Sunday, June 28, 2009

I Walked; Iran

The other day I walked up to the library near my house. On the way back, I walked past a guy I've seen in the neighborhood for years. He owns a couple of flats in the area and is known as a loose cannon. 

Unprompted, he started talking to me about Michael Jackson, and the ridiculousness, as he saw it, of a big deal being made out of his death, when important scientists and doctors die every day without fanfare. From there, he segued into a rather crazy rant about Michael's having tried to change his skin color, and then to his belief that only Africans are native to this planet. Other races arrived via asteroid.

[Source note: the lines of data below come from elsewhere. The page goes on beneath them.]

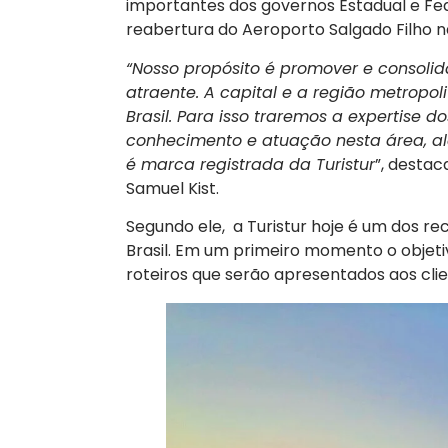
importantes dos governos Estadual e Fe
reabertura do Aeroporto Salgado Filho 
“Nosso propósito é promover e consolida
atraente. A capital e a região metropo
Brasil. Para isso traremos a expertise d
conhecimento e atuação nesta área, a
é marca registrada da Turistur
”, desta
Samuel Kist.
Segundo ele, a Turistur hoje é um dos r
Brasil. Em um primeiro momento o objeti
roteiros que serão apresentados aos clie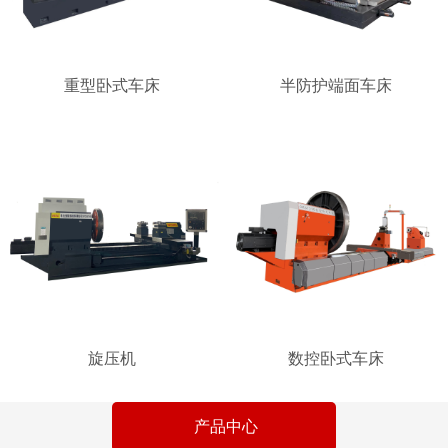
重型卧式车床
半防护端面车床
旋压机
数控卧式车床
产品中心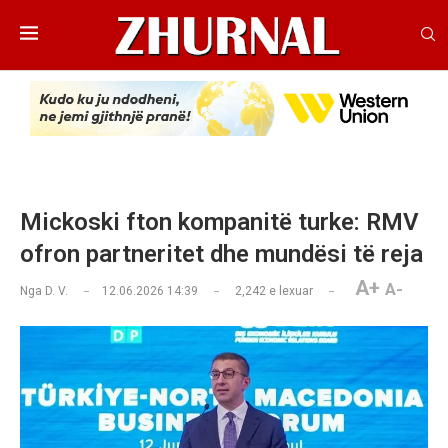
Mickoski fton kompanitë turke: RMV
ofron partneritet dhe mundësi të reja
A+
A-
Nga
D. V.
12.06.2026 14:39
2,242
e lexuar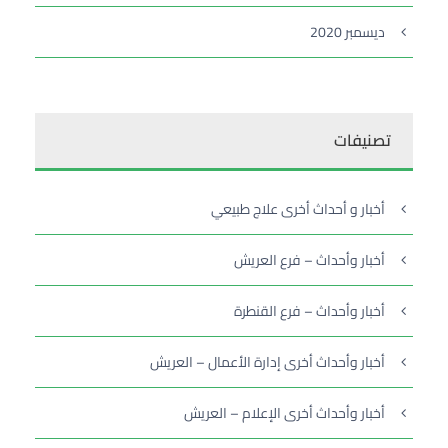
ديسمبر 2020
تصنيفات
أخبار و أحداث أخرى علاج طبيعي
أخبار وأحداث – فرع العريش
أخبار وأحداث – فرع القنطرة
أخبار وأحداث أخرى إدارة الأعمال – العريش
أخبار وأحداث أخرى الإعلام – العريش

I remarked that this view was similar to what the Nation of Islam believes (or used to, anyway, according to David Remnick's book about Muhammad Ali). 

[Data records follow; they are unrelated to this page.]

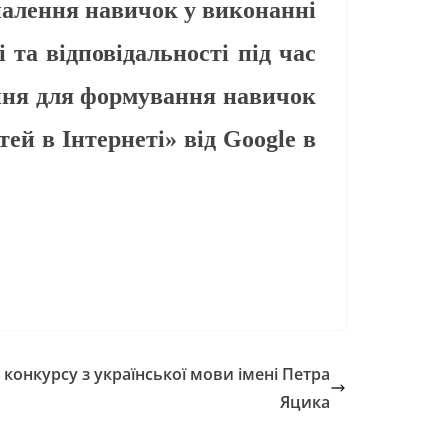
налення навичок у виконанні
та відповідальності під час
ення для формування навичок
ей в Інтернеті» від Google в
о конкурсу з української мови імені Петра
Яцика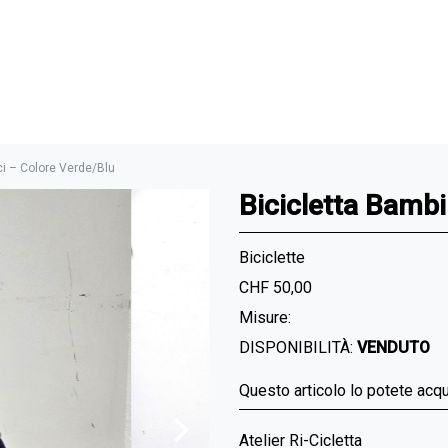
ci – Colore Verde/Blu
Bicicletta Bambi
Biciclette
CHF 50,00
Misure:
DISPONIBILITÀ:
VENDUTO
Questo articolo lo potete acq
Atelier Ri-Cicletta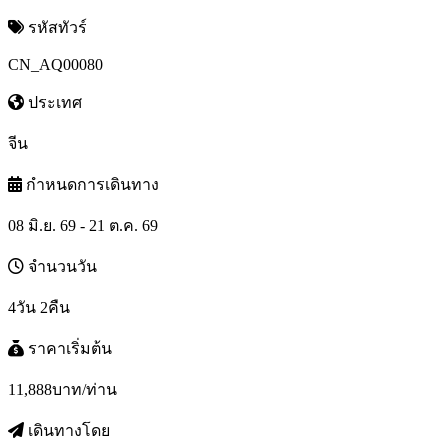
รหัสทัวร์
CN_AQ00080
ประเทศ
จีน
กำหนดการเดินทาง
08 มิ.ย. 69 - 21 ต.ค. 69
จำนวนวัน
4วัน 2คืน
ราคาเริ่มต้น
11,888
บาท/ท่าน
เดินทางโดย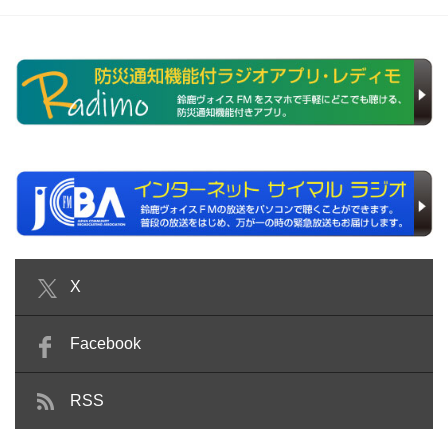
X
Facebook
RSS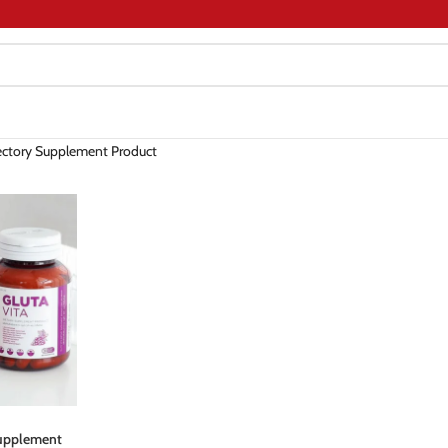
rectory Supplement Product
Supplement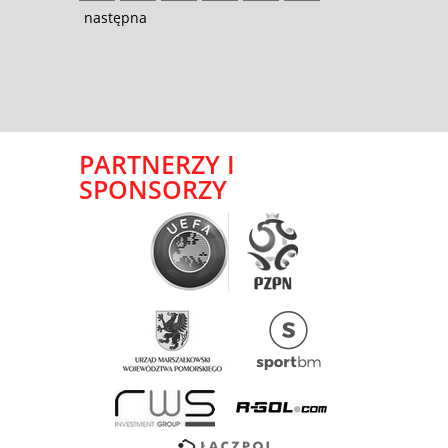
następna
PARTNERZY I
SPONSORZY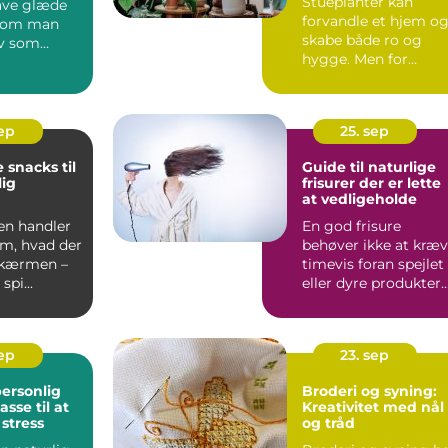
Stueplanter kan
have glæde
forvandle et hjem o
t om man
skabe både ro og
lv som
hygge. Men for
ler ej. M...
mange begynder
entusiasme...
sep
25. sep
 snacks til
Guide til naturlige
ig
frisurer der er lette
at vedligeholde
en handler
En god frisure
om, hvad der
behøver ikke at kræ
skærmen –
timevis foran spejlet
spi...
eller dyre produkter.
Faktis...
sep
23. sep
ersonlig
Broderi og syning:
sse til at
Kreativitet med nål
stress
og tråd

From there, somehow, he eventually started talking about Iran, and the United States' history of meddling in its politics. He himself is a Shiite Muslim. He railed against the American media, in particular Fox News, for never offering a historical perspective on the current events in Iran. 

He told me I needed to tell my friends and neighbors about the U.S.'s role in deposing, in 1953, Mohammed Mossadeq, a Harvard-educated, moderate leader who had sought to bring Iran's oil production under Iranian, instead of British and American, control. If America hadn't done that, he asserted, Iran would not be in the position it was in now.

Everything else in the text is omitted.